But due to the easy-to-grip handles, these are ideal for resistance band workouts. The handles are more comfortable and easier to hold onto than just gripping the elastic on the Pull-Up Band. They also allow your hands to be in a more natural position than a loop-style band.  

Circle Hip Bands 

Circle Hip Bands

What are they? Shorter, wider, stretchy loops lined with grip strips on the inside of each band to prevent slipping and folding. They’re made from a thick polyester fabric, whereas the looped bands are only elastic. Circle Hip Bands are compact, at 3.2”(W)x12.5”(L). They’re much shorter than the other exercise bands.  

Different options? These bands are available in three different resistance options and are color coded and labeled for easy identification. Light resistance is red, medium is black, and blue is heavy 

How to use them? Circle Hip Bands can help you warm up, strengthen muscles, add resistance to lifts, and improve mobility and recovery. Per the name, these are especially designed for hip/glute/leg exercises.

Their shorter width fits around most people’s upper thighs (above the knees) to add resistance for exercises like squats, clams, lunges, “fire hydrants,” glute bridges, donkey kicks, glute kickbacks, leg lifts, monster walks, lateral band walks – all the leg day fun. The goal is to keep pushing outward when the band is trying to pull your knees inward. 

Hip bands can also require some core engagement. Some lifters add them into weighted exercises (like leg press) for added challenge, too. Add resistance during squats, deadlifts, push-ups, and chest presses. Improve stabilization and mobility, as well.  

Short Loop Bands

The set of REP Short Loop Bands

What are they? Latex or latex-free looped bands that are 9" long, 2" wide, and can stretch up to 2.5 times in length. While the Circle Hip Bands are also short loops, these are stretchier, not as wide, and made from a different material.

Different options: Five different resistance levels: extra light, light, medium, heavy, and extra heavy. They are sold as a set.  

How to use them: This type of band is ideal for shorter, more targeted exercises. Use them to help you warm-up, strengthen muscles, improve mobility and recovery, and perform rehab work. You can also use these for similar exercises as the Circle Hip Bands, but they feel different and don't provide as much resistance. 

Floss Bands 

Various Floss Bands

What are they? Long (7’), flexible bands designed to wrap around a muscle or joint to help with recovery and blood flow. These have no handles and are not a loop.  

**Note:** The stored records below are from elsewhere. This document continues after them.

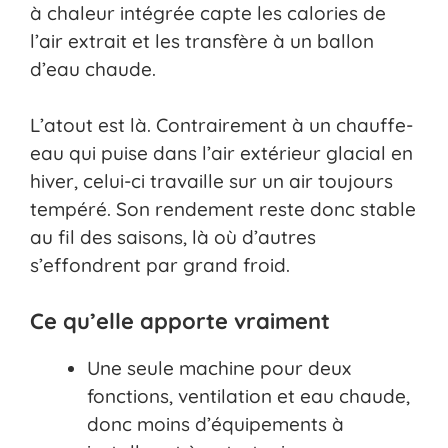
à chaleur intégrée capte les calories de
l’air extrait et les transfère à un ballon
d’eau chaude.
L’atout est là. Contrairement à un chauffe-
eau qui puise dans l’air extérieur glacial en
hiver, celui-ci travaille sur un air toujours
tempéré. Son rendement reste donc stable
au fil des saisons, là où d’autres
s’effondrent par grand froid.
Ce qu’elle apporte vraiment
Une seule machine pour deux
fonctions, ventilation et eau chaude,
donc moins d’équipements à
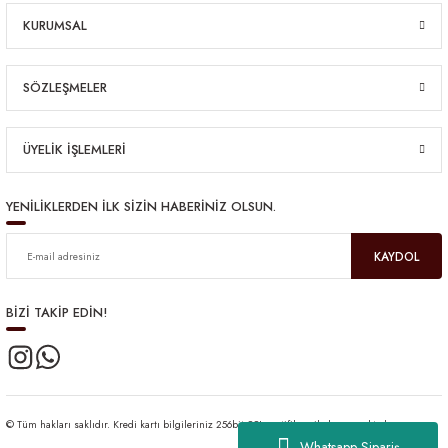
KURUMSAL
SÖZLEŞMELER
ÜYELİK İŞLEMLERİ
YENİLİKLERDEN İLK SİZİN HABERİNİZ OLSUN.
KAYDOL
BİZİ TAKİP EDİN!
© Tüm hakları saklıdır. Kredi kartı bilgileriniz 256bit SSL sertifikası ile korunmaktadır.
Whatsapp Sipariş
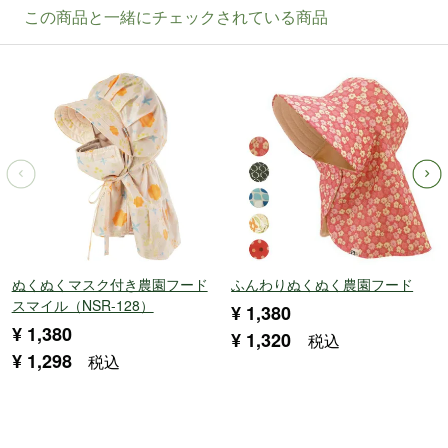
ぬくぬくマスク付き農園フード
ふんわりぬくぬく農園フード
スマイル（NSR-128）
¥
1,380
¥
1,380
¥
1,320
税込
¥
1,298
税込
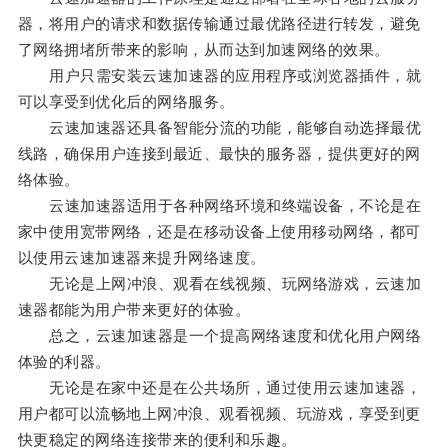
器，将用户的请求和数据传输通过最优路径进行转发，避免
了网络拥堵所带来的影响，从而达到加速网络的效果。
用户只需安装云速加速器的应用程序或浏览器插件，就
可以享受到优化后的网络服务。
云速加速器还具备智能分流的功能，能够自动选择最优
线路，确保用户连接到最近、最快的服务器，提供更好的网
络体验。
云速加速器适用于各种网络环境和终端设备，不论是在
家中使用宽带网络，还是在移动设备上使用移动网络，都可
以使用云速加速器来提升网络速度。
无论是上网冲浪、观看在线视频、玩网络游戏，云速加
速器都能为用户带来更好的体验。
总之，云速加速器是一个提高网络速度和优化用户网络
体验的利器。
无论是在家中还是在公共场所，通过使用云速加速器，
用户都可以流畅地上网冲浪、观看视频、玩游戏，享受到更
快更稳定的网络连接带来的便利和乐趣。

Different options? Floss Bands come in two sizes. The thicker red band (0.06”) is ideal for larger muscle groups and joints, while the thinner black band (0.05”) is better for smaller muscles and joints. Both bands are 7’ long and 2” wide.  

How to use them? These aren’t for creating resistance, and they’re definitely not meant to assist your pull-ups. Floss Bands are designed to improve your mobility, blood flow, and recovery. Wrap a muscle or joint with a band, perform range-of-motion exercises for up to two minutes, and then remove the Floss Band. They can help with recovery in areas that foam rollers and lacrosse balls can’t reach.  

By tightly wrapping the muscle and working the joint through a full range of motion for a couple of minutes, the friction between muscle fibers will help break up lactic acid, scar tissue, and other “junk” in the area. Upon removing the band, blood flows back to the targeted muscles, clearing out the area and bringing essential nutrients for healing. Use Floss Bands on your shoulders, arms, elbows, wrists, knees, hamstrings, calves, ankles, and feet.